I have tried these protectKernelDefaults & EventRateLimit settings seperately and tried to bring up the cluster. And it doesnt work in those cases as well.

when I try protectKernelDefaults and ssh to master node and check the /var/log directory kube-scheduler.log, kube-proxy.log, kube-controller-manager.log and kube-apiserver.log are empty.
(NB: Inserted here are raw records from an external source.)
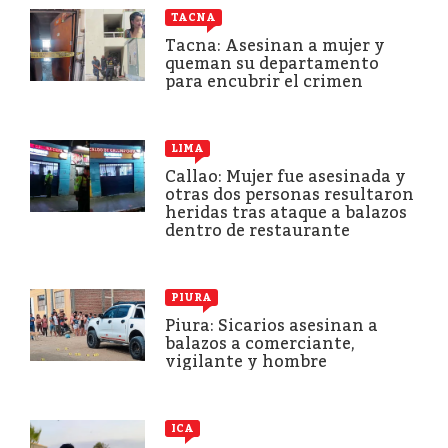
TACNA
Tacna: Asesinan a mujer y
queman su departamento
para encubrir el crimen
LIMA
Callao: Mujer fue asesinada y
otras dos personas resultaron
heridas tras ataque a balazos
dentro de restaurante
PIURA
Piura: Sicarios asesinan a
balazos a comerciante,
vigilante y hombre
ICA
and when it try EventRateLimit and ssh to master node and check the /var/log directory the api server fails to come up and all the other log files has failures stating unable to connect to api server. kube-apiserver.log contains the following

Log file created at: 2021/08/23 05:35:51
Running on machine: ip-10-100-120-9
Binary: Built with gc go1.16.7 for linux/amd64
Log line format: [IWEF]mmdd hh:mm:ss.uuuuuu threadid file:line] msg
Log file created at: 2021/08/23 05:35:54
Running on machine: ip-10-100-120-9
Binary: Built with gc go1.16.7 for linux/amd64
Log line format: [IWEF]mmdd hh:mm:ss.uuuuuu threadid file:line] msg
Log file created at: 2021/08/23 05:36:11
Running on machine: ip-10-100-120-9
Binary: Built with gc go1.16.7 for linux/amd64
Log line format: [IWEF]mmdd hh:mm:ss.uuuuuu threadid file:line] msg
Log file created at: 2021/08/23 05:36:32
Running on machine: ip-10-100-120-9
Binary: Built with gc go1.16.7 for linux/amd64
Log line format: [IWEF]mmdd hh:mm:ss.uuuuuu threadid file:line] msg
I0823 05:36:32.654990       1 flags.go:59] FLAG: --add-dir-header="false"
Log file created at: 2021/08/23 05:37:15
Running on machine: ip-10-100-120-9
Binary: Built with gc go1.16.7 for linux/amd64
Log line format: [IWEF]mmdd hh:mm:ss.uuuuuu threadid file:line] msg
Log file created at: 2021/08/23 05:38:44
Running on machine: ip-10-100-120-9
Binary: Built with gc go1.16.7 for linux/amd64
Log line format: [IWEF]mmdd hh:mm:ss.uuuuuu threadid file:line] msg
Log file created at: 2021/08/23 05:41:35
Running on machine: ip-10-100-120-9
Binary: Built with gc go1.16.7 for linux/amd64
Log line format: [IWEF]mmdd hh:mm:ss.uuuuuu threadid file:line] msg
Log file created at: 2021/08/23 05:46:47
Running on machine: ip-10-100-120-9
Binary: Built with gc go1.16.7 for linux/amd64
Log line format: [IWEF]mmdd hh:mm:ss.uuuuuu threadid file:line] msg
Log file created at: 2021/08/23 05:51:57
Running on machine: ip-10-100-120-9
Binary: Built with gc go1.16.7 for linux/amd64
Log line format: [IWEF]mmdd hh:mm:ss.uuuuuu threadid file:line] msg
Log file created at: 2021/08/23 05:56:59
Running on machine: ip-10-100-120-9
Binary: Built with gc go1.16.7 for linux/amd64
Log line format: [IWEF]mmdd hh:mm:ss.uuuuuu threadid file:line] msg

Any pointers to what is happening would help. Thanks in advance.


Solution

  • The issue with default kernel settings was a bug in kOps. The installed did not set the sysctl settings that kubelet expects.

    The issue with the admission controller is simply a missing admission controller configuration file.